Your answer should be every line of the records that contains the word "Emeritus", copied as it stands.

Page images and extracted text:
=== Begin Enclosure ===

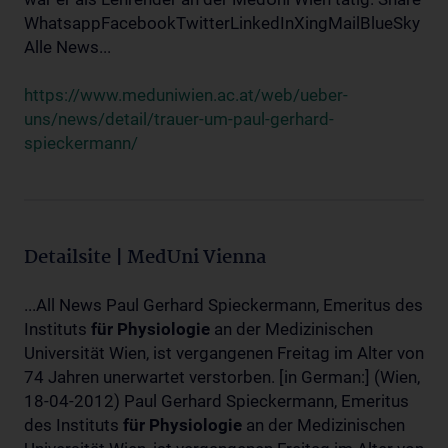
WhatsappFacebookTwitterLinkedInXingMailBlueSky
Alle News...
https://www.meduniwien.ac.at/web/ueber-
uns/news/detail/trauer-um-paul-gerhard-
spieckermann/
Detailsite | MedUni Vienna
...All News Paul Gerhard Spieckermann, Emeritus des
Instituts
für
Physiologie
an der Medizinischen
Universität Wien, ist vergangenen Freitag im Alter von
74 Jahren unerwartet verstorben. [in German:] (Wien,
18-04-2012) Paul Gerhard Spieckermann, Emeritus
des Instituts
für
Physiologie
an der Medizinischen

=== End Enclosure ===

▶ WRITTEN SOLUTION
...All News Paul Gerhard Spieckermann, Emeritus des
18-04-2012) Paul Gerhard Spieckermann, Emeritus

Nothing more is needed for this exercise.